The United Nations is constantly putting pressure on countries to stop relying on coal, and Secretary-General Guterres has clearly stated the United Nations’ position in a recent declaration.
Guterres called for the world to seize the opportunity to end the climate crisis by taxing carbon emissions, stopping the provision of trillions of dollars in fossil fuel subsidies, and stopping the construction of coal-fired power stations by 2020.
Many countries, especially developed economies, are paying attention to the message from the United Nations. However, in Southeast Asia, one of the fastest growing regions in the world, fossil fuels are still the way to meet their energy needs.

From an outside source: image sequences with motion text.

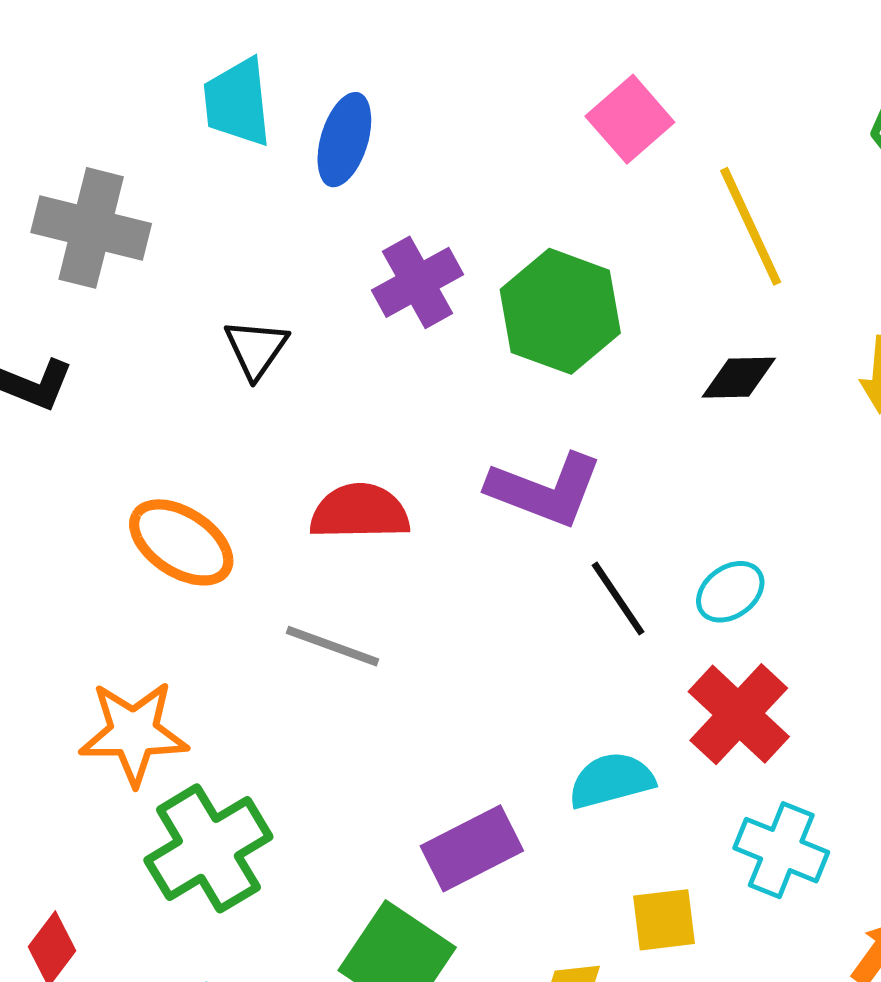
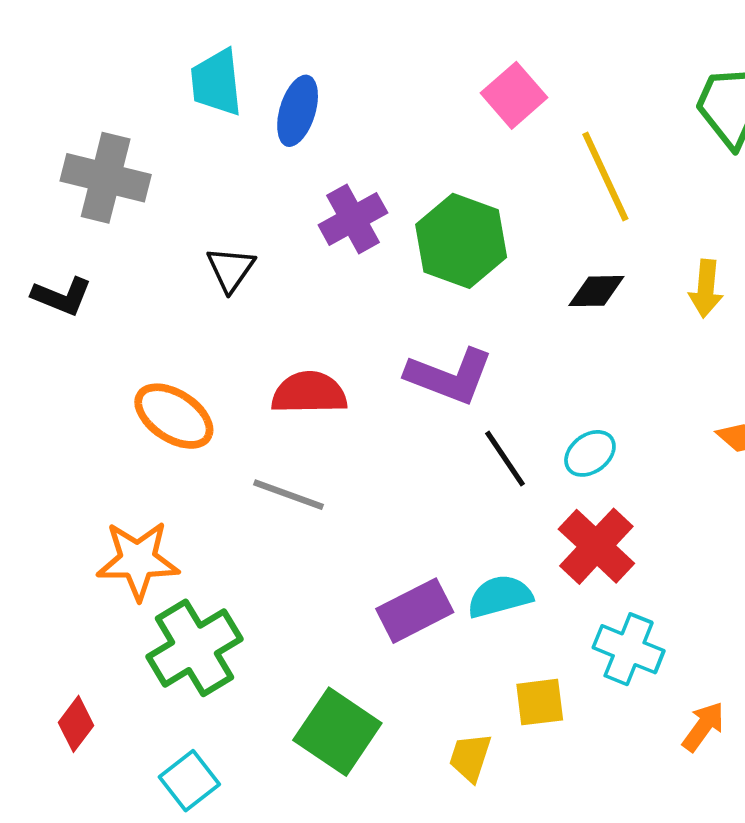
purple rectangle: (472, 848) -> (415, 611), moved

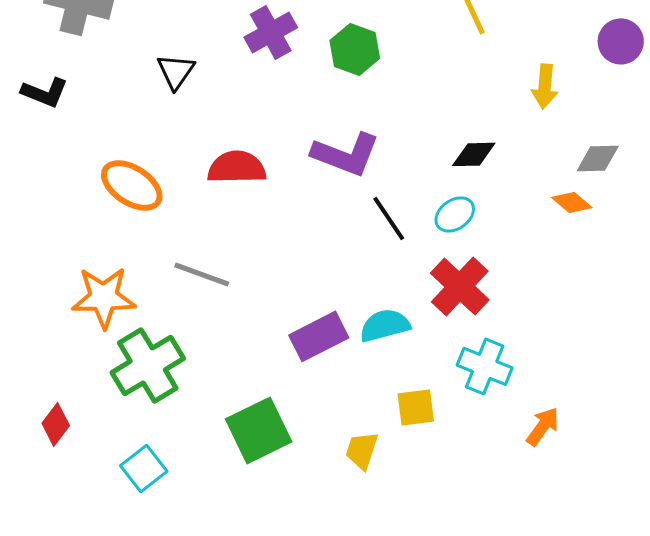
green hexagon: (461, 241) -> (355, 49), size x0.7
black diamond: (596, 291) -> (474, 154), moved
gray line: (289, 495) -> (202, 274), moved
green square: (337, 732) -> (259, 430), turned 30

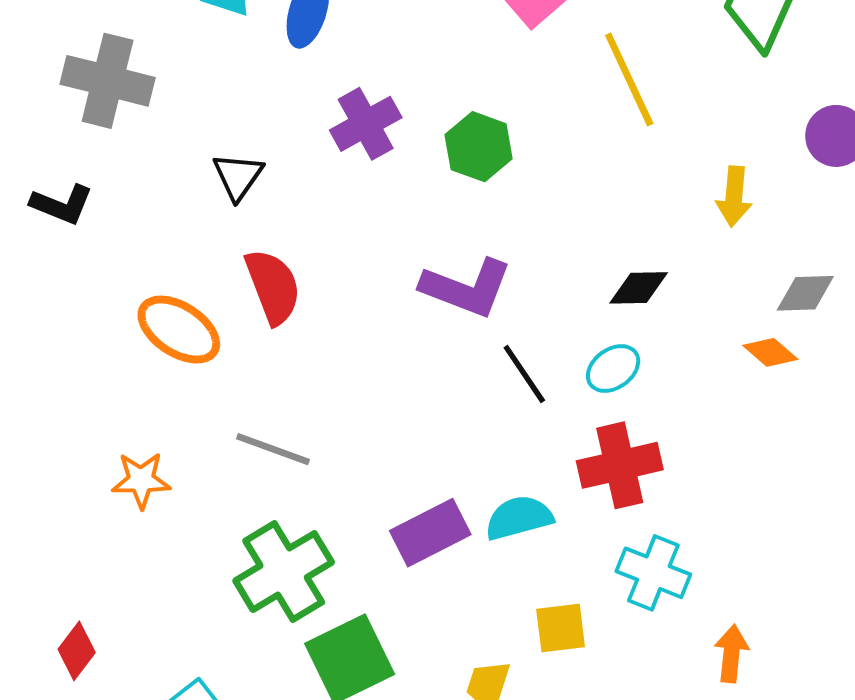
red semicircle: (237, 167) -> (273, 287), moved, turned 70
red cross: (460, 286) -> (620, 465), turned 34
orange star: (104, 297) -> (141, 480), size x0.7
green cross: (148, 365) -> (284, 572), moved
orange arrow: (543, 426) -> (731, 654), turned -30

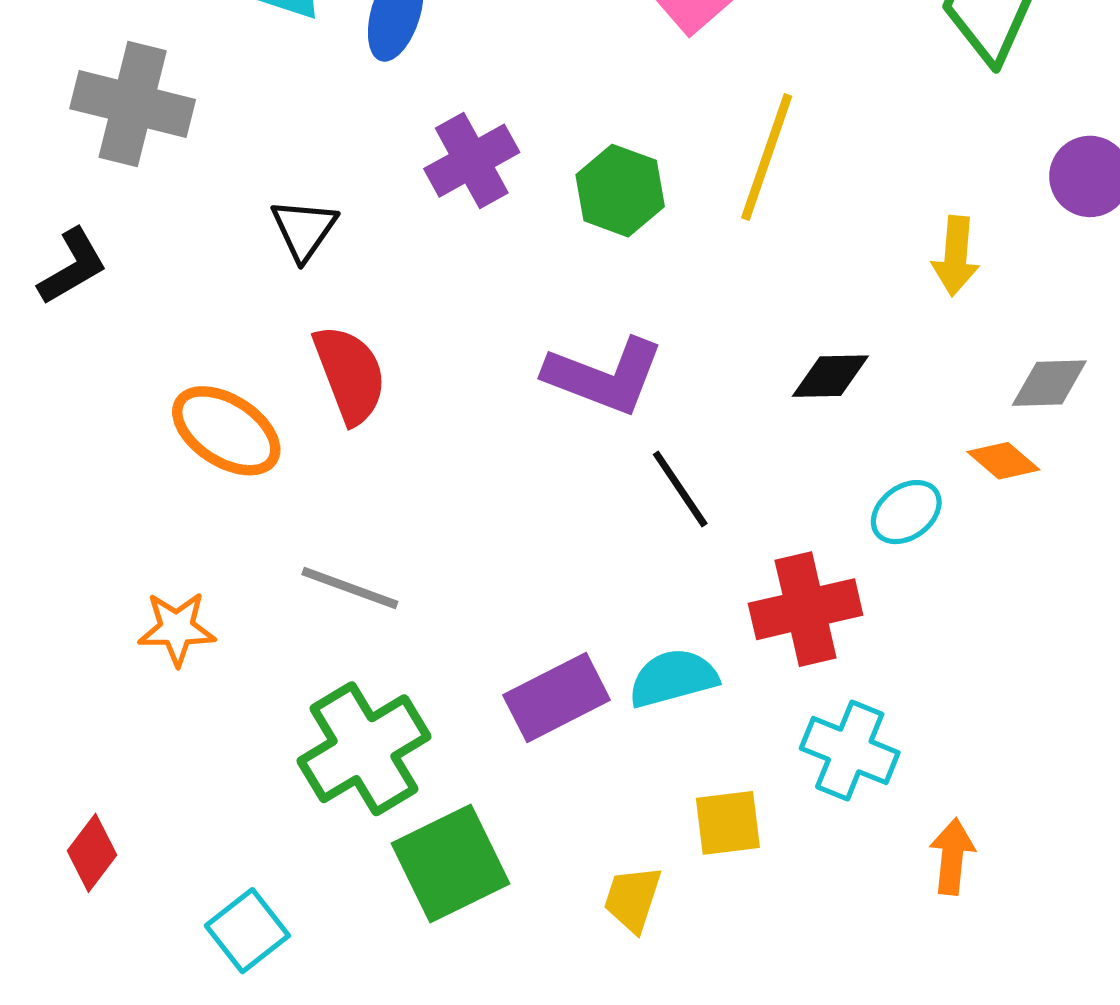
yellow line: (629, 79) -> (767, 157), moved, turned 44
black L-shape: (62, 204) -> (73, 267), turned -52
cyan ellipse: (613, 369) -> (906, 512), moved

Data collected by the Sustainable Energy Organization for All, supported by the United Nations, show that the number of coal-fired power plants to be built in Southeast Asia ranks third globally, behind China and India. Indonesia, Vietnam and the Philippines are the countries with the highest number of coal-fired power plants to be built among all Southeast Asian countries, followed by Malaysia and Thailand.
Relatively wealthy Asian countries are also funding the coal sector across borders. State-owned financial institutions in China, Japan, and South Korea are currently the largest sources of funding for coal plants in other countries. A study by the Organization for Sustainable Energy for All shows that China is the largest source of international coal financing, committing more than $ 1.7 billion in funding from 2015 to 2016.